Saturday, October 29, 2011

Apple Spice Cake ~ 10.29.11


This delightful apple cake is a snap to put together. Just mix in the ingredients and pour into your greased bundt pan. Bundt cakes (if you grease properly and flour properly) - always come out looking so beautiful and fancy. The aroma that will fill your home as this cake bakes will definitely warm up your taste buds.
Be sure to make some caramel sauce (or buy a jar in a pinch- I love Tastefully Simple Creamy Caramel Sauce). I just happened to have a jar of Aldi's brand in my pantry, so that's what worked out for me the day I made this for our church group.

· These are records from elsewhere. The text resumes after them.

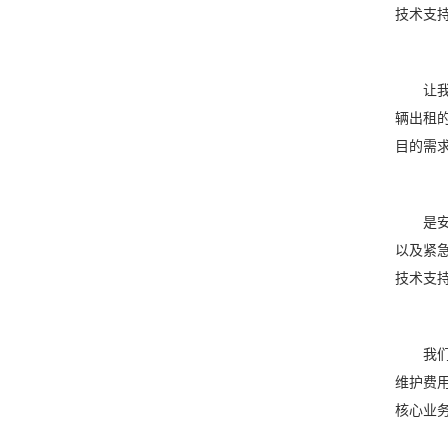
技术支
让我们
辆出租
目的需
是安适
以及紧
技术支
我们来
维护费
核心业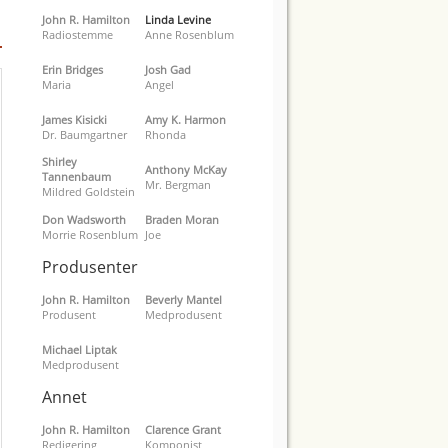
John R. Hamilton
Linda Levine
Radiostemme
Anne Rosenblum
Erin Bridges
Josh Gad
Maria
Angel
James Kisicki
Amy K. Harmon
Dr. Baumgartner
Rhonda
Shirley
Anthony McKay
Tannenbaum
Mr. Bergman
Mildred Goldstein
Don Wadsworth
Braden Moran
Morrie Rosenblum
Joe
Produsenter
John R. Hamilton
Beverly Mantel
Produsent
Medprodusent
Michael Liptak
Medprodusent
Annet
John R. Hamilton
Clarence Grant
Redigering
Komponist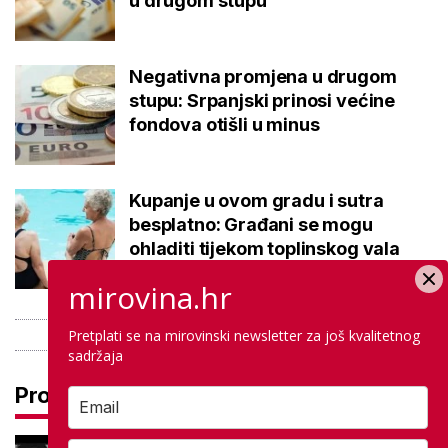
u drugom stupu
Negativna promjena u drugom
stupu: Srpanjski prinosi većine
fondova otišli u minus
Kupanje u ovom gradu i sutra
besplatno: Građani se mogu
ohladiti tijekom toplinskog vala
mirovina.hr
Pretplati se na mirovinski newsletter za još kvalitetnog
sadržaja
Pročitaj još
Najtužnija objava škole, preminuo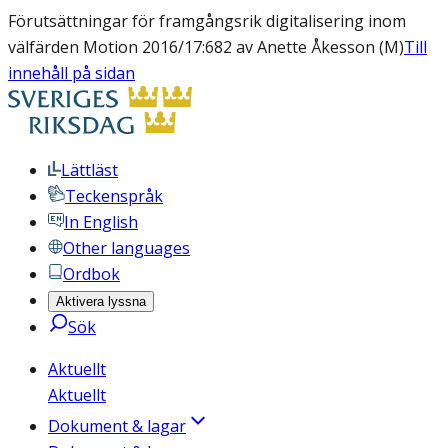
Förutsättningar för framgångsrik digitalisering inom
välfärden Motion 2016/17:682 av Anette Åkesson (M)
Till
innehåll på sidan
Lättläst
Teckenspråk
In English
Other languages
Ordbok
Aktivera lyssna
Sök
Aktuellt
Aktuellt
Dokument & lagar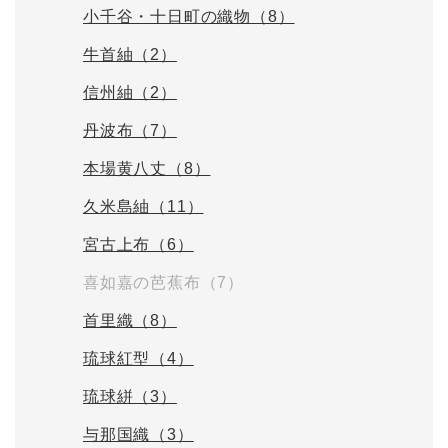
小千谷・十日町の織物（8）
牛首紬（2）
信州紬（2）
丹波布（7）
本場黄八丈（8）
久米島紬（11）
宮古上布（6）
喜如嘉の芭蕉布（7）
首里織（8）
琉球紅型（4）
琉球絣（3）
与那国織（3）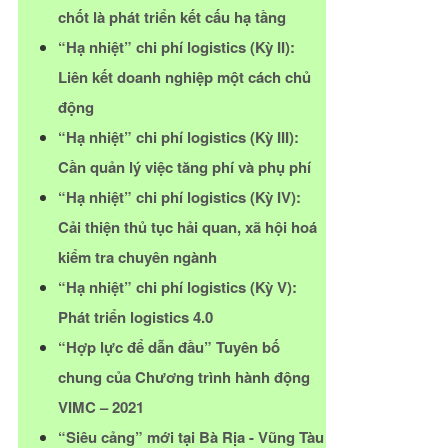
chốt là phát triển kết cấu hạ tầng
“Hạ nhiệt” chi phí logistics (Kỳ II):
Liên kết doanh nghiệp một cách chủ
động
“Hạ nhiệt” chi phí logistics (Kỳ III):
Cần quản lý việc tăng phí và phụ phí
“Hạ nhiệt” chi phí logistics (Kỳ IV):
Cải thiện thủ tục hải quan, xã hội hoá
kiểm tra chuyên ngành
“Hạ nhiệt” chi phí logistics (Kỳ V):
Phát triển logistics 4.0
“Hợp lực để dẫn đầu” Tuyên bố
chung của Chương trình hành động
VIMC – 2021
“Siêu cảng” mới tại Bà Rịa - Vũng Tàu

Once you make this, you'll agree this cake is worthy of a celebration- which was why I originally tried it! For my son's 4th birthday party we made this to go along with other fall treats. But it's just as great for a Sunday brunch, too.

Enjoy!


Apple Spice Cake
originally posted at She's a Crafty Pumpkin, Oct. 28, 2006
courtesy Dorothy Mae Brown, via Martha Stewart dot com

1 1/3 c vegetable oil
3 cups all purpose flour
1 Tbs cinnamon
1 tsp baking soda
1 tsp salt
2 cups sugar
3 eggs
3-4 Granny Smith apples, peeled, cored and cut into half inch pieces (I've used MacIntosh, too)
1 cup assorted nuts (optional)
1 tsp. pure vanilla extract
Caramel Sauce

--Preheat oven to 350°. Spray a 12-cup bundt pan with cooking spray; set aside.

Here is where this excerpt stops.